**DATA FOR ANALYSIS**
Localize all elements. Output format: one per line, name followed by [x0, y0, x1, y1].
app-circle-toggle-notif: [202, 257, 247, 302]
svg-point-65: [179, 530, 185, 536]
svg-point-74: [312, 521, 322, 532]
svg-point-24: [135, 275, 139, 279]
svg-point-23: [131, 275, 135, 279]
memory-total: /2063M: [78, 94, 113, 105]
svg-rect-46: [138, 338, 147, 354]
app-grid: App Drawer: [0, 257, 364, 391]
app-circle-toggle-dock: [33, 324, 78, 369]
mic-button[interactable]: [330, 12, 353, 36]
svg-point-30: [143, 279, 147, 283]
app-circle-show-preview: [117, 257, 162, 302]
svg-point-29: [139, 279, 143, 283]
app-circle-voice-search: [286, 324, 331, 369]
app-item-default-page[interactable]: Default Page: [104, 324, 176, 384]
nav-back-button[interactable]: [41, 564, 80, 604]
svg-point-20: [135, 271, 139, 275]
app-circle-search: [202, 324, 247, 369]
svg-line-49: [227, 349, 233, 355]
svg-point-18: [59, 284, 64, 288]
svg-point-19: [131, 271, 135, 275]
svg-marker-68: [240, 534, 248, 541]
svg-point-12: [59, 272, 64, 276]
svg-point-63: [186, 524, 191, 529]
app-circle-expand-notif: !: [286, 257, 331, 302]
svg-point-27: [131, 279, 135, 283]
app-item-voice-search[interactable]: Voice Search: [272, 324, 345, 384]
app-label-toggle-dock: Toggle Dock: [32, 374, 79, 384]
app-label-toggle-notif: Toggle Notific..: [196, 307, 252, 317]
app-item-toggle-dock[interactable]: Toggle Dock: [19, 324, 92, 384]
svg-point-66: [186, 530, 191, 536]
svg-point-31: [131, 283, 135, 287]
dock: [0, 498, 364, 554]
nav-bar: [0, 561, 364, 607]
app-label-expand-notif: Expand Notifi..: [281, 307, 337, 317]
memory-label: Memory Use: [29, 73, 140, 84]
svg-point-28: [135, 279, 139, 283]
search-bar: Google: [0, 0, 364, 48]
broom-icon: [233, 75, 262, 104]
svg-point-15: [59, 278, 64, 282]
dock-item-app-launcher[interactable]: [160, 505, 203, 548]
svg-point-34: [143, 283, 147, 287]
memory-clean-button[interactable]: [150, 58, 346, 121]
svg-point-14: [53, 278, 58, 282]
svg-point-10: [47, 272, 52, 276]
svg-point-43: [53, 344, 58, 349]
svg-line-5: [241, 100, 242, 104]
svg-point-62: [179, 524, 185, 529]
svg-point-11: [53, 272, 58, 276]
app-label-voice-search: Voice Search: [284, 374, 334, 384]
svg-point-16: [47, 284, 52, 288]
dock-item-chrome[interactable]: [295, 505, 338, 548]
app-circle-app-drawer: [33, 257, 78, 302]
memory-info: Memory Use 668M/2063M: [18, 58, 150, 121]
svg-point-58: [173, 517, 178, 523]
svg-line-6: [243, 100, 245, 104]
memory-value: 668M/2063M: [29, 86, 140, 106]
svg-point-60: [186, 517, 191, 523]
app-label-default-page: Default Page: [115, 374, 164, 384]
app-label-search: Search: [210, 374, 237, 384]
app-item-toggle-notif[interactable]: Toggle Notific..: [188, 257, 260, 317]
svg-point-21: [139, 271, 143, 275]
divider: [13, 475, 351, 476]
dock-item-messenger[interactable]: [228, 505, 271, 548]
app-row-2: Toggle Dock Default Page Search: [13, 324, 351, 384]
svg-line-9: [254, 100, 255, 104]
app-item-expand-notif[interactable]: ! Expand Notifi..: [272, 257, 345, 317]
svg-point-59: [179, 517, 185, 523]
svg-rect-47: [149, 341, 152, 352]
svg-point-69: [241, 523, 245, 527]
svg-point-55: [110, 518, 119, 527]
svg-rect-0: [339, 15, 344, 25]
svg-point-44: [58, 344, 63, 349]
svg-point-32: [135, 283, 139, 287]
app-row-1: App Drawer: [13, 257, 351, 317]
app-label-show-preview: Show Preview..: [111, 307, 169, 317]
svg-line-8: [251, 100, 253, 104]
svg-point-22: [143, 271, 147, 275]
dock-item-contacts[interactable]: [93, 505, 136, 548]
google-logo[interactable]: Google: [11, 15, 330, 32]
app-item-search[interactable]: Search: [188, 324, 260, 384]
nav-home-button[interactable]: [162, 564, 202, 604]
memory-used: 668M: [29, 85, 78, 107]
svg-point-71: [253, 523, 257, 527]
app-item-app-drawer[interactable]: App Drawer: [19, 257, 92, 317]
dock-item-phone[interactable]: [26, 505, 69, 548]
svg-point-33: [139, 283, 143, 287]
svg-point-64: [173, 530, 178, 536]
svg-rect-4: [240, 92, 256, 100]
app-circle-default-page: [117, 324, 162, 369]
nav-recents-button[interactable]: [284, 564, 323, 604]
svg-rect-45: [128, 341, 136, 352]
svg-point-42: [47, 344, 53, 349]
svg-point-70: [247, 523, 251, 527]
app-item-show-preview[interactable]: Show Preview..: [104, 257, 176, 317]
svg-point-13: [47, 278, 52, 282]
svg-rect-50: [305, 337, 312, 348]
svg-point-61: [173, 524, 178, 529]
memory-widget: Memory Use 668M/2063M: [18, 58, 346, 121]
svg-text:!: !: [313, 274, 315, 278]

**WORK ORDER**
Once you have counted every line in the listing that holds the string "preview", give that number and nothing else.

**ANSWER BELOW**
3